# MAE 598: Design Optimization - Homework 2

## Problem 1


$$ {f(x_1, x_2) = 2x^2_1 - 4x_1x_2 + 1.5x^2_2 + x_2} $$


Gradient of $ f(x_1, x_2) $ is:

$$ {
g(x_1, x_2) = \begin{bmatrix}
\frac{\partial f}{\partial x_1}\\
\frac{\partial f}{\partial x_2}
\end{bmatrix}
 = \begin{bmatrix}
4x_1 - 4x_2\\
-4x_1 + 3x_2 + 1
\end{bmatrix}
} $$

To find the saddle point, $ g(x) = 0 $, solving the the two linear eqauations simultaneously, we get:

$$ x_1 = 1, x_2 = 1 $$


Hessian of $ f(x_1, x_2) $ is:

$$ {
H(x_1, x_2) = \begin{bmatrix}
\frac{\partial^2 f}{\partial x^2_1} & \frac{\partial^2 f}{\partial x_1x_2}\\
\frac{\partial^2 f}{\partial x_1x_2} & \frac{\partial^2 f}{\partial x^2_2}
\end{bmatrix}
 = \begin{bmatrix}
4 & -4\\
-4 & 3
\end{bmatrix}
} $$


$$ {
\left|
\begin{array}{ccc}
H(x_1, x_2) - \lambda I
\end{array}
\right| = 0
} $$

$$
\left|
\begin{array}{ccc}
4 - \lambda & -4\\
-4 & 3 - \lambda
\end{array}
\right| = (4 - \lambda) (3 - \lambda) - 16 = \lambda^2 - 7\lambda - 4 = 0
$$

Solving the characteristic equation, the two Eigenvalues are: $ \lambda_1 = 7.53, \lambda_2 = -0.53. $
Since the Eigenvalues are both positive and negetive, Hessian is indefinite.
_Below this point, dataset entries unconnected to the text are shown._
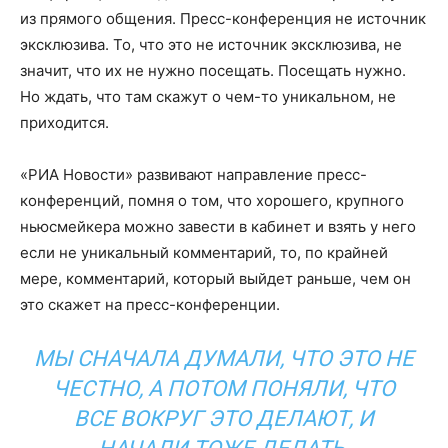
из прямого общения. Пресс-конференция не источник
эксклюзива. То, что это не источник эксклюзива, не
значит, что их не нужно посещать. Посещать нужно.
Но ждать, что там скажут о чем-то уникальном, не
приходится.
«РИА Новости» развивают направление пресс-
конференций, помня о том, что хорошего, крупного
ньюсмейкера можно завести в кабинет и взять у него
если не уникальный комментарий, то, по крайней
мере, комментарий, который выйдет раньше, чем он
это скажет на пресс-конференции.
МЫ СНАЧАЛА ДУМАЛИ, ЧТО ЭТО НЕ
ЧЕСТНО, А ПОТОМ ПОНЯЛИ, ЧТО
ВСЕ ВОКРУГ ЭТО ДЕЛАЮТ, И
Taylor's Second order approximation at the saddle point $x_0 = (1,1)$:

$$ {f(x_1, x_2) = f(x_0) +  \left.g(x)^T\right|_{x_0} . (x - x_0) + \frac{1}{2} (x - x_0)^T . \left.H(x)\right|_{x_0} . (x - x_0)} $$

Evaluating $ f(x_1, x_2) $ and $ g(x_1, x_2) $ at $x_0 = (1,1)$

$$ {f(1, 1) = 2 (1)^2 - 4 (1 . 1) + 1.5 (1)^2 + 1 = 0.5} $$

$$ {
g(1, 1) = \begin{bmatrix}
4 (1) - 4 (1)\\
-4 (1) + 3 (1) + 1
\end{bmatrix} = \begin{bmatrix}
0\\
0
\end{bmatrix}
} $$

Also $\partial x_i = x_i - 1 $ for $ i = 1, 2 $
We can write $ (x - x_0) $ as:

$$ {
(x - x_0) = \begin{bmatrix}
x_1 - 1\\
x_2 - 1
\end{bmatrix}
 = \begin{bmatrix}
\partial x_1\\
\partial x_2
\end{bmatrix}
} $$


Substituting these results back into the approximation function:

$$ {f(x_1, x_2) = 0.5 +  
\begin{bmatrix} 0 & 0 \end{bmatrix} . 
\begin{bmatrix}
\partial x_1\\
\partial x_2
\end{bmatrix} + 
\frac{1}{2} \begin{bmatrix}
\partial x_1 & \partial x_2
\end{bmatrix} . 
\begin{bmatrix}
4 & -4\\
-4 & 3
\end{bmatrix} . 
\begin{bmatrix}
\partial x_1\\
\partial x_2
\end{bmatrix}} $$

$$ {f(x_1, x_2) = 0.5 +  
0 + 
\frac{1}{2} \begin{bmatrix}
\partial x_1 & \partial x_2
\end{bmatrix} . 
\begin{bmatrix}
4\partial x_1 - 4\partial x_2\\
-4\partial x_1 + 3\partial x_2
\end{bmatrix}
} $$


$$ {f(x_1, x_2) =  
0.5 + \frac{1}{2}
(
4\partial^2 x_1 - 4\partial x_1\partial x_2 - 4\partial x_1\partial x_2 + 3\partial^2 x_2
)
} $$


$$ {f(x_1, x_2) =  
0.5 + \frac{1}{2}
(
4\partial^2 x_1 - 8\partial x_1\partial x_2 + 3\partial^2 x_2
)
} $$

$$ {f(x_1, x_2) =  
0.5 + \frac{1}{2}
(
4\partial^2 x_1 - 8\partial x_1\partial x_2 + 3\partial^2 x_2
)
} $$


$$ {f(x_1, x_2) =  
0.5 + \frac{1}{2}
(2\partial x_1 - \partial x_2) (2\partial x_1 - 3\partial x_2)
} $$

$$ {f(x_1, x_2) =  
0.5 + 
(\partial x_1 - \frac{\partial x_2}{2}) (\partial x_1 - \frac{3\partial x_2}{2})
} $$


The constants $ a, b, c, d $ are $ 1, -1/2, 1, -3/2 $ respectively.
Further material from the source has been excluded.